Proceeding as usual, after plugging the value of ${\displaystyle \varphi }$ in to the biharmonic equation, we get

${\displaystyle f(r)=Ar^{3}+{\cfrac {B}{r}}+Cr+Dr\ln r}$

Applying the stress boundary conditions and neglecting terms containing ${\displaystyle 1/r^{3}}$, we get

${\displaystyle \sigma _{rr}=\sigma _{\theta \theta }={\cfrac {D}{r}}\sin \theta ~;~~\sigma _{r\theta }=-{\cfrac {D}{r}}\cos \theta }$

Next we compute the displacements, in a manner similar to that shown for the cantilever beam problem. The displacement BCs are ${\displaystyle u_{r}=0}$ at ${\displaystyle \theta =0+}$ and ${\displaystyle u_{r}=b}$ at ${\displaystyle \theta =2\pi -}$. We can use these to determine ${\displaystyle D}$ and hence the stresses.

Rigid body motions are eliminated next by enforcing zero displacements and rotations at ${\displaystyle r=r_{i}}$ and ${\displaystyle \theta =0+}$. The final expressions for the displacements can then be obtained.

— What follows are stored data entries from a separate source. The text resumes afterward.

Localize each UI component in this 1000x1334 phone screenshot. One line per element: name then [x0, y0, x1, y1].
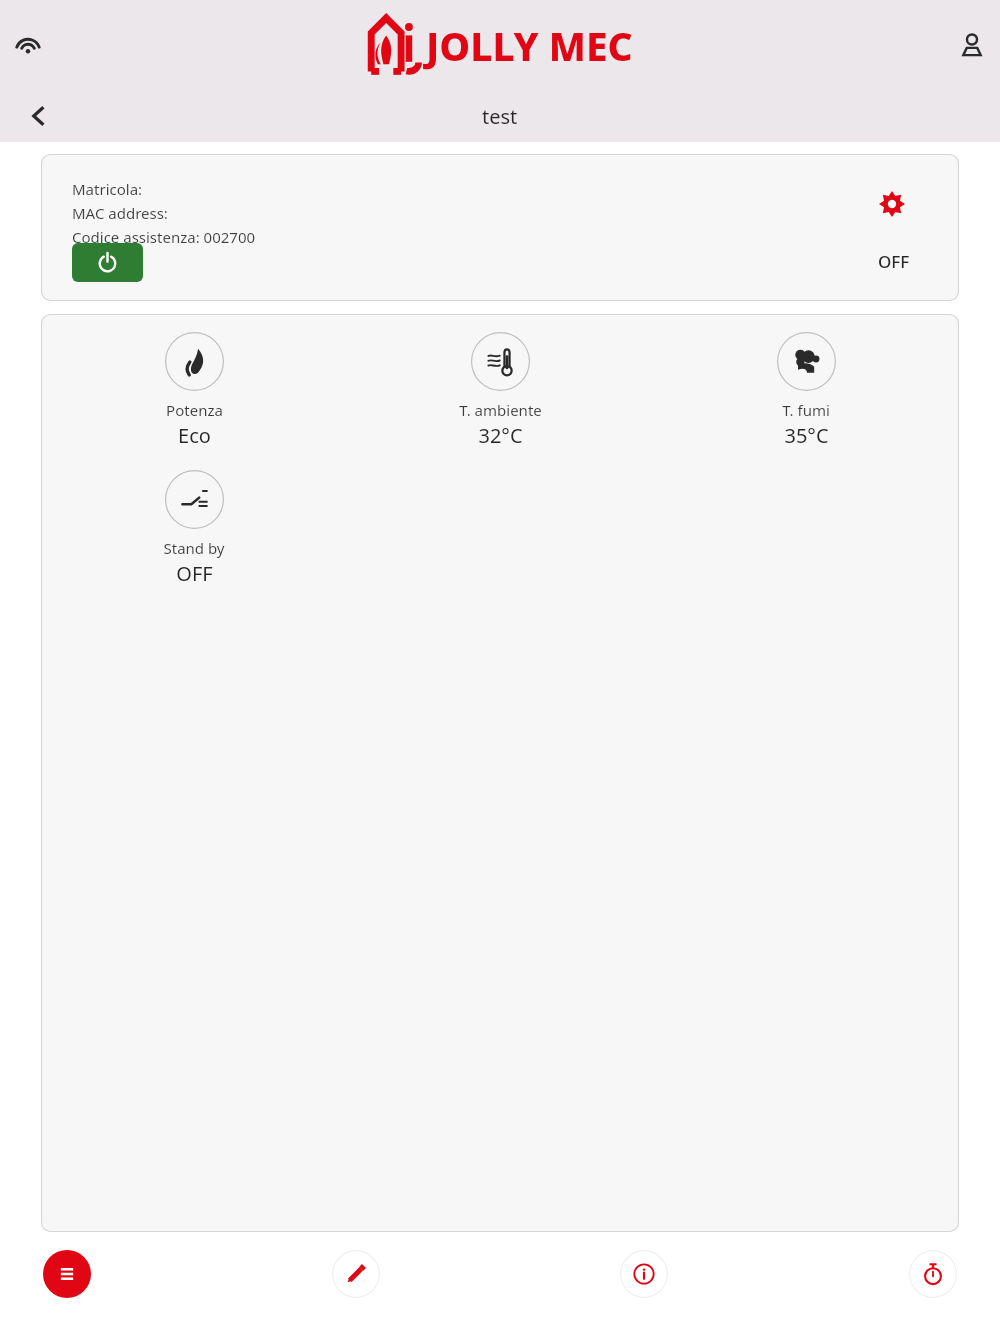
staticText: Codice assistenza: 002700 — [72, 227, 256, 247]
staticText: MAC address: — [72, 203, 168, 223]
button[interactable]: Edit — [332, 1250, 380, 1298]
staticText: 32°C — [478, 422, 523, 449]
staticText: Stand by — [163, 538, 225, 558]
button[interactable]: Settings — [875, 187, 909, 221]
staticText: T. ambiente — [459, 400, 542, 420]
button[interactable]: Account — [952, 25, 992, 65]
button[interactable]: T. fumi — [653, 332, 959, 449]
staticText: 35°C — [784, 422, 829, 449]
staticText: JOLLY MEC — [426, 19, 633, 72]
button[interactable]: Menu — [43, 1250, 91, 1298]
button[interactable]: Wi-Fi — [8, 25, 48, 65]
staticText: OFF — [878, 250, 910, 273]
button[interactable]: Power — [72, 243, 143, 282]
staticText: T. fumi — [782, 400, 830, 420]
staticText: Potenza — [166, 400, 223, 420]
button[interactable]: Stand by — [41, 470, 347, 587]
button[interactable]: Back — [16, 93, 62, 139]
button[interactable]: Potenza — [41, 332, 347, 449]
button[interactable]: Info — [620, 1250, 668, 1298]
button[interactable]: T. ambiente — [347, 332, 653, 449]
staticText: test — [482, 103, 518, 130]
staticText: OFF — [176, 560, 213, 587]
button[interactable]: Timer — [909, 1250, 957, 1298]
staticText: Eco — [178, 422, 211, 449]
staticText: Matricola: — [72, 179, 143, 199]
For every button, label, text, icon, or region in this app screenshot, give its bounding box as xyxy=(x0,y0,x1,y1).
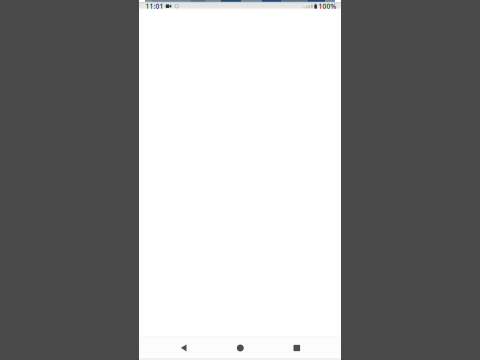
staticText: 100% xyxy=(318,2,336,11)
button[interactable]: Back xyxy=(167,341,201,355)
button[interactable]: Recent apps xyxy=(280,341,314,355)
button[interactable]: Home xyxy=(223,341,257,355)
staticText: 11:01 xyxy=(146,2,164,11)
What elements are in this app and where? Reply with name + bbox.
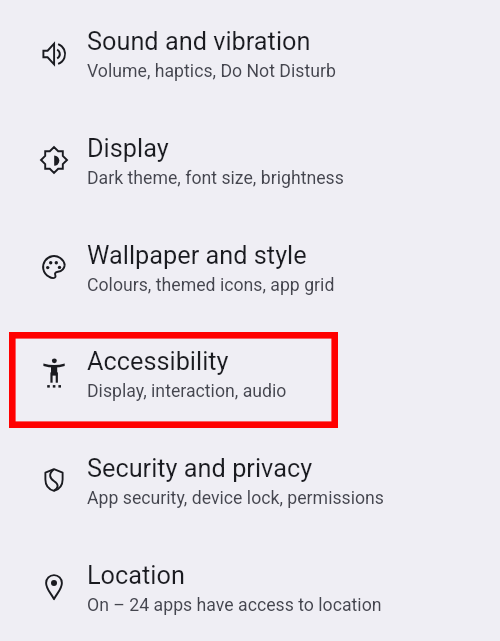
staticText: Dark theme, font size, brightness: [87, 168, 344, 189]
staticText: Display: [87, 134, 169, 164]
other: Wallpaper and style: [36, 249, 72, 285]
staticText: Accessibility: [87, 347, 229, 377]
button[interactable]: Location: [0, 534, 500, 641]
staticText: App security, device lock, permissions: [87, 488, 384, 509]
button[interactable]: Sound and vibration: [0, 0, 500, 107]
staticText: Wallpaper and style: [87, 241, 307, 271]
staticText: Display, interaction, audio: [87, 381, 287, 402]
other: Security and privacy: [36, 462, 72, 498]
button[interactable]: Security and privacy: [0, 427, 500, 534]
button[interactable]: Accessibility: [0, 320, 500, 427]
staticText: Security and privacy: [87, 454, 313, 484]
other: Display: [36, 142, 72, 178]
other: Accessibility: [36, 355, 72, 391]
button[interactable]: Display: [0, 107, 500, 214]
button[interactable]: Wallpaper and style: [0, 214, 500, 321]
staticText: Volume, haptics, Do Not Disturb: [87, 61, 336, 82]
other: Location: [36, 569, 72, 605]
staticText: Location: [87, 561, 185, 591]
staticText: On – 24 apps have access to location: [87, 595, 382, 616]
staticText: Sound and vibration: [87, 27, 311, 57]
other: Sound and vibration: [37, 36, 73, 72]
staticText: Colours, themed icons, app grid: [87, 275, 335, 296]
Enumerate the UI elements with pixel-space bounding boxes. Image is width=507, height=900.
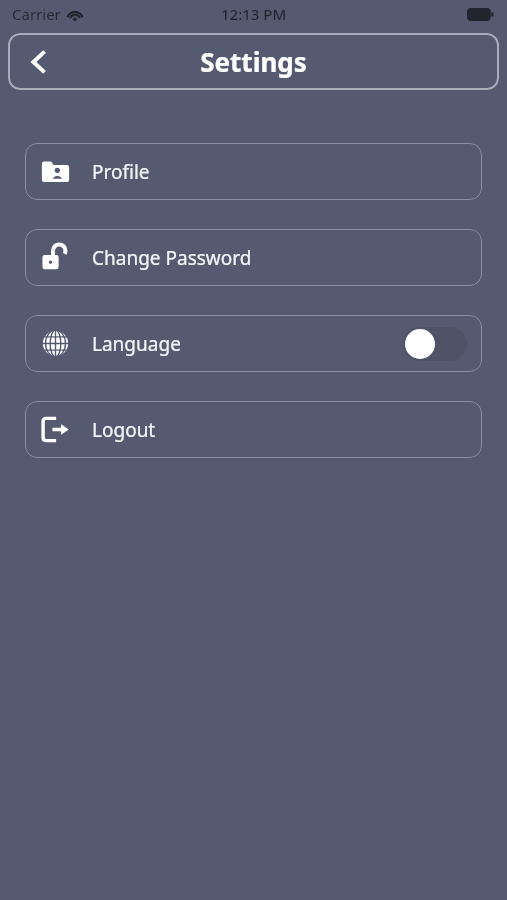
button[interactable]: Language [25, 315, 482, 372]
button[interactable]: Logout [25, 401, 482, 458]
staticText: Language [92, 331, 181, 357]
button[interactable]: Profile [25, 143, 482, 200]
staticText: Settings [200, 44, 307, 79]
staticText: Carrier [12, 4, 61, 24]
staticText: 12:13 PM [221, 4, 287, 24]
staticText: Profile [92, 159, 150, 185]
staticText: Change Password [92, 245, 252, 271]
staticText: Logout [92, 417, 156, 443]
button[interactable]: Language toggle [403, 327, 467, 361]
button[interactable]: Back [16, 39, 62, 85]
button[interactable]: Change Password [25, 229, 482, 286]
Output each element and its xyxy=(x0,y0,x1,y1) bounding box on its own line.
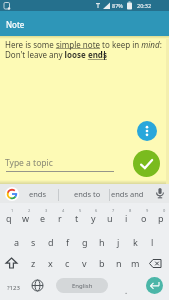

## Sample homework problems

### Problem 1

Consider the Airy stress function

${\displaystyle \varphi =C~r^{2}~(\alpha +\theta -\sin \theta \cos \theta -\cos ^{2}\theta \tan \alpha )}$
• Show that this stress function provides an approximate solution for a cantilevered triangular beam with a uniform traction ${\displaystyle p}$ applied to the upper surface. The angle ${\displaystyle \alpha }$ is the angle subtended by the free edges of the triangle.
 A cantilevered triangular beam with uniform normal traction
• Find the value of the constant ${\displaystyle C}$ in terms of ${\displaystyle p}$ and ${\displaystyle \alpha }$.

### Solution:

Given:

${\displaystyle \varphi =Cr^{2}(\alpha +\theta -\sin \theta \cos \theta -\cos ^{2}\theta \tan \alpha )}$

Using a cylindrical co-ordinate system, the stresses are

{\displaystyle {\begin{aligned}\sigma _{rr}&=2C\left(\alpha +\theta +\sin \theta \cos \theta -\tan \alpha +\cos ^{2}\theta \tan \alpha \right)\\\sigma _{r\theta }&=-2C+\cos ^{2}\theta -\sin \theta \cos \theta \tan \alpha \\\sigma _{\theta \theta }&=2C\left(\alpha +\theta -\sin \theta \cos \theta -\cos ^{2}\theta \tan \alpha \right)\end{aligned}}}

At ${\displaystyle \theta =0}$, ${\displaystyle t_{r}=0}$, ${\displaystyle t_{\theta }=-p}$, ${\displaystyle {\widehat {\mathbf {n} }}{}={\widehat {\mathbf {e} }}{\theta }}$. Therefore, ${\displaystyle \sigma _{\theta \theta }=-p}$ and ${\displaystyle \sigma _{r\theta }=0}$.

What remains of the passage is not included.